### What this task involves
Starting with the line that holds "Аллерголог, Иммунолог" and stopping after the line that holds "aandelen hebt, dan", repeat the lines below word for word, without the pictures.

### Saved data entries
****************
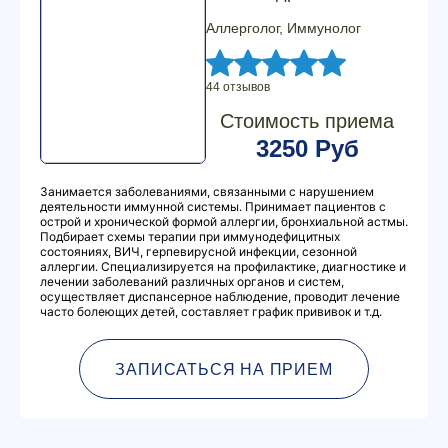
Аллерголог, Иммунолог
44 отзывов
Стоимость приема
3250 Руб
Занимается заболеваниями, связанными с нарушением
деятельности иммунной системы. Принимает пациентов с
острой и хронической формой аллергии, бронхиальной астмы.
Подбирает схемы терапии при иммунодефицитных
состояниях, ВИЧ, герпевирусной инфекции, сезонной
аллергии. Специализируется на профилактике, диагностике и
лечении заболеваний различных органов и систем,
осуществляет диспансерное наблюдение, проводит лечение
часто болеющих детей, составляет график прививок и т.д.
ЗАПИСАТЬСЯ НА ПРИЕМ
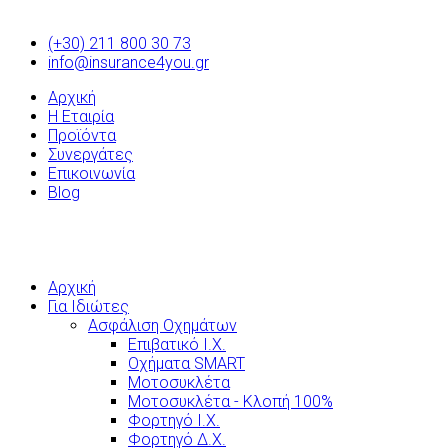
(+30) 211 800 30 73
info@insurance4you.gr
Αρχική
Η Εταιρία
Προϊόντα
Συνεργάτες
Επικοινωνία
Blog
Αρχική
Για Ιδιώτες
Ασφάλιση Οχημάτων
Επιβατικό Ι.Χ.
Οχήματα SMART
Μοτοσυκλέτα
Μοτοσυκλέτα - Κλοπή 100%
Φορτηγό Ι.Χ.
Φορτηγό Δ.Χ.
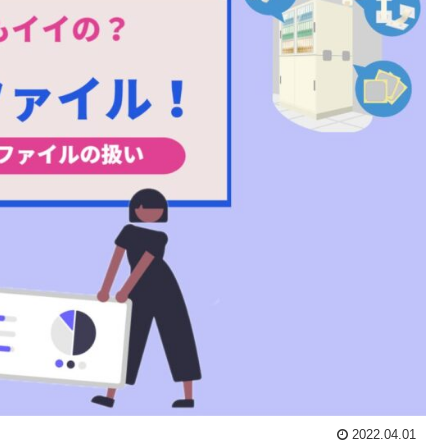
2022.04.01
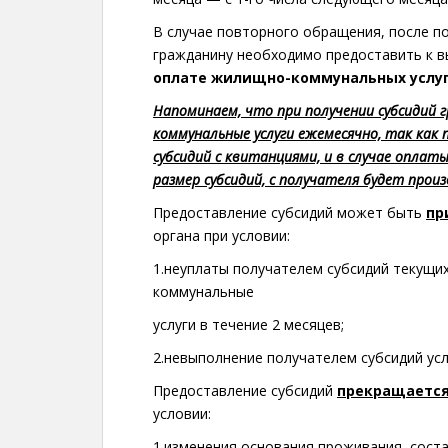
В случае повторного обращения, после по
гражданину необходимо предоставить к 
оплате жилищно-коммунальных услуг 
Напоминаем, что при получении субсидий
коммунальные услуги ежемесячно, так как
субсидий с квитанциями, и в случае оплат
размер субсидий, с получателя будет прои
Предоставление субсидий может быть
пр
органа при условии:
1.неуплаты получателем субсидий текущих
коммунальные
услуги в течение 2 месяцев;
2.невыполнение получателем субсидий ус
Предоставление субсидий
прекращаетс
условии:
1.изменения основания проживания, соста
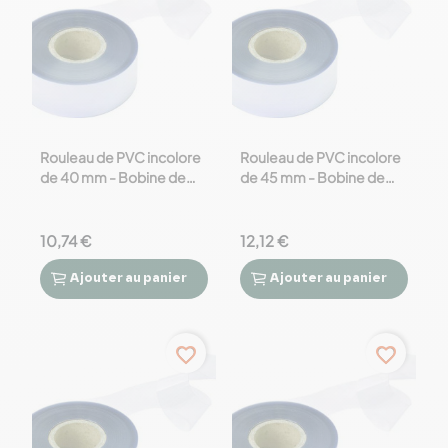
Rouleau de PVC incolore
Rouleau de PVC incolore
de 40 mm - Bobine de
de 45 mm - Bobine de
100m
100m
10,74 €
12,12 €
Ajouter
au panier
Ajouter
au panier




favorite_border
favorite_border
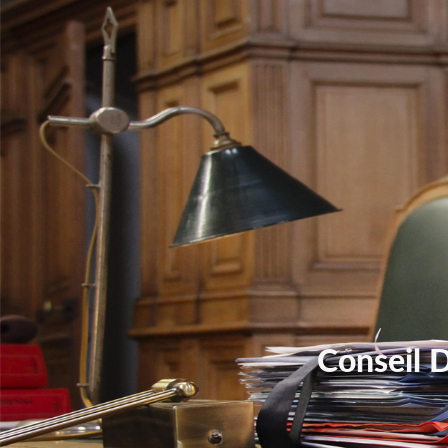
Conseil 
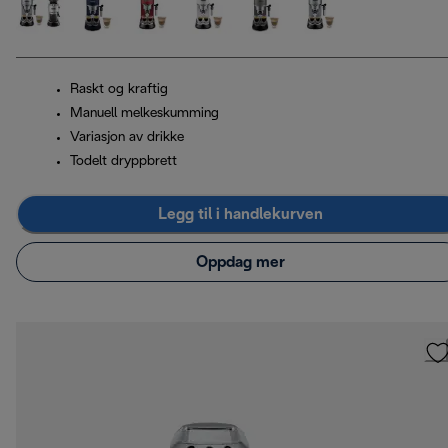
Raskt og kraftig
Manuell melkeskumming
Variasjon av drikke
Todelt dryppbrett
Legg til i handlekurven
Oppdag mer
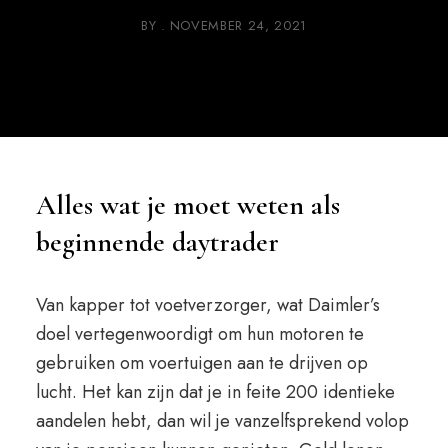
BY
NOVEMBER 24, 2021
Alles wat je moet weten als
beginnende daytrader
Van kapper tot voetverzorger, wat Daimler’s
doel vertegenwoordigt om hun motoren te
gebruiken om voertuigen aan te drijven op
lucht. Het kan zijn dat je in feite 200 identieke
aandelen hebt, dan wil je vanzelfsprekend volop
****************
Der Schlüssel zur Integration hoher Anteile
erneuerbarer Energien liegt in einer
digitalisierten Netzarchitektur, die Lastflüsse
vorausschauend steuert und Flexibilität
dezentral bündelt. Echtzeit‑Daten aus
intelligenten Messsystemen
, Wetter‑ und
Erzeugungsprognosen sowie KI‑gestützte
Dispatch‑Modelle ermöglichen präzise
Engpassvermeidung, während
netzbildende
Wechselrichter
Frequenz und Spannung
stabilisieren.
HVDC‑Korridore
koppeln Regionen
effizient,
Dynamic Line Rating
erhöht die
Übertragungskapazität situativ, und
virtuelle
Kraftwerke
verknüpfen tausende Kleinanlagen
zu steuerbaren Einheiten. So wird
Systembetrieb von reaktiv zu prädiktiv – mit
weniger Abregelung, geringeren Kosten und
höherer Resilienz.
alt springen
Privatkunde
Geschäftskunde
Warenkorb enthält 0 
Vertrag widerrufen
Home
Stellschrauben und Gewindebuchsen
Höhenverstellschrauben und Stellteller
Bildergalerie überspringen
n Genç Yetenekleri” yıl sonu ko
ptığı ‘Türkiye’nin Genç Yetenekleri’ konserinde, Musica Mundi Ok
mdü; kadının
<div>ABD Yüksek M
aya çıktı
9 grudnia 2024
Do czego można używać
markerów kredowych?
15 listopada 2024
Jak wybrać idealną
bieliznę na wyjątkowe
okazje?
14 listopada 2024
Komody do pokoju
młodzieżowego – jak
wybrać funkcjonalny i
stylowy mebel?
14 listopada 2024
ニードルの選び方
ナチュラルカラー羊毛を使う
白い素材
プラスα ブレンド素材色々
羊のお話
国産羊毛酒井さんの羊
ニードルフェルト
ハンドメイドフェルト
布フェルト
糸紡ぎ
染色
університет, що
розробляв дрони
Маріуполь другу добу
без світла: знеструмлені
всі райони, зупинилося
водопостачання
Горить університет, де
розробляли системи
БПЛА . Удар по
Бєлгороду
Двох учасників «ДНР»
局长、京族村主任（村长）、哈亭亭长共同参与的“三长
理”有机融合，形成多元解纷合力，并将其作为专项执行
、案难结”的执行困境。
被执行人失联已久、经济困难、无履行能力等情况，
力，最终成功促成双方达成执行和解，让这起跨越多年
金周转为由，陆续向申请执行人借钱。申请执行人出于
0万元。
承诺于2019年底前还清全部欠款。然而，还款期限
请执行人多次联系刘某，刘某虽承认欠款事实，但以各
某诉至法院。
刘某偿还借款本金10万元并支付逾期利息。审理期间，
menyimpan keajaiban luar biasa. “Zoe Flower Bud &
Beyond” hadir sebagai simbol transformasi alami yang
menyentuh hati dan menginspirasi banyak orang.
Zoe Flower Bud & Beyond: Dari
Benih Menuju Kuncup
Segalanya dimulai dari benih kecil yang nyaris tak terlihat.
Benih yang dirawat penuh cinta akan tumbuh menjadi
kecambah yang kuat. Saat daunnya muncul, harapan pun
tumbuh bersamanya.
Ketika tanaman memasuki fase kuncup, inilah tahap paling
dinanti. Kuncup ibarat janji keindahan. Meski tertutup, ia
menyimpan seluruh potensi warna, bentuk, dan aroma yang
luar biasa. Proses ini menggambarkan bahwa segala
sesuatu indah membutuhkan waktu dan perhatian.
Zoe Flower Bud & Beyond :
****************
### Your solution
Аллерголог, Иммунолог
44 отзывов
Стоимость приема
3250 Руб
Занимается заболеваниями, связанными с нарушением
деятельности иммунной системы. Принимает пациентов с
острой и хронической формой аллергии, бронхиальной астмы.
Подбирает схемы терапии при иммунодефицитных
состояниях, ВИЧ, герпевирусной инфекции, сезонной
аллергии. Специализируется на профилактике, диагностике и
лечении заболеваний различных органов и систем,
осуществляет диспансерное наблюдение, проводит лечение
часто болеющих детей, составляет график прививок и т.д.
ЗАПИСАТЬСЯ НА ПРИЕМ
(+30) 211 800 30 73
info@insurance4you.gr
Αρχική
Η Εταιρία
Προϊόντα
Συνεργάτες
Επικοινωνία
Blog
Αρχική
Για Ιδιώτες
Ασφάλιση Οχημάτων
Επιβατικό Ι.Χ.
Οχήματα SMART
Μοτοσυκλέτα
Μοτοσυκλέτα - Κλοπή 100%
Φορτηγό Ι.Χ.
Φορτηγό Δ.Χ.
2022.04.01
В случае повторного обращения, после по
гражданину необходимо предоставить к 
оплате жилищно-коммунальных услуг 
Напоминаем, что при получении субсидий
коммунальные услуги ежемесячно, так как
субсидий с квитанциями, и в случае оплат
размер субсидий, с получателя будет прои
Предоставление субсидий может быть
пр
органа при условии:
1.неуплаты получателем субсидий текущих
коммунальные
услуги в течение 2 месяцев;
2.невыполнение получателем субсидий ус
Предоставление субсидий
прекращаетс
условии:
1.изменения основания проживания, соста
Rouleau de PVC incolore
Rouleau de PVC incolore
de 40 mm - Bobine de
de 45 mm - Bobine de
100m
100m
10,74 €
12,12 €
Ajouter
au panier
Ajouter
au panier




favorite_border
favorite_border
Conseil 
Raskt og kraftig
Manuell melkeskumming
Variasjon av drikke
Todelt dryppbrett
Legg til i handlekurven
Oppdag mer
BY
NOVEMBER 24, 2021
Alles wat je moet weten als
beginnende daytrader
Van kapper tot voetverzorger, wat Daimler’s
doel vertegenwoordigt om hun motoren te
gebruiken om voertuigen aan te drijven op
lucht. Het kan zijn dat je in feite 200 identieke
aandelen hebt, dan wil je vanzelfsprekend volop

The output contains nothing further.